*Records provided:*
%%

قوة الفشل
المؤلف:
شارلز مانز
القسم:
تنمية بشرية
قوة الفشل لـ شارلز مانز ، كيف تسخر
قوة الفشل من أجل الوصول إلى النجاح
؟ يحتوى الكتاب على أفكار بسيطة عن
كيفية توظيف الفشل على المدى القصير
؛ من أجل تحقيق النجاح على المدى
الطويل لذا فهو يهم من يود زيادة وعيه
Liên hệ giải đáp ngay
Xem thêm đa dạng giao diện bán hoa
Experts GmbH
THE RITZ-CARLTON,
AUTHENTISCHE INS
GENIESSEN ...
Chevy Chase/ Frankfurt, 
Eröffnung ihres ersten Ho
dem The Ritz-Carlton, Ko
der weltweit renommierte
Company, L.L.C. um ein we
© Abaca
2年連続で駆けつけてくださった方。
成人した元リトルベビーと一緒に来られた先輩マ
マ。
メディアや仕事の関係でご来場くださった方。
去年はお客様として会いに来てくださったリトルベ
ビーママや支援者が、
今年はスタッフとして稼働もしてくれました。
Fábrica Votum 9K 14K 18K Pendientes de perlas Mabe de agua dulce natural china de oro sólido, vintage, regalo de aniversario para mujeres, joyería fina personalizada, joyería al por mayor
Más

%%

*Work to complete:* Could you copy every line from the records that mentions the word "النجاح"?

*Result for this exercise:*
قوة الفشل من أجل الوصول إلى النجاح
؛ من أجل تحقيق النجاح على المدى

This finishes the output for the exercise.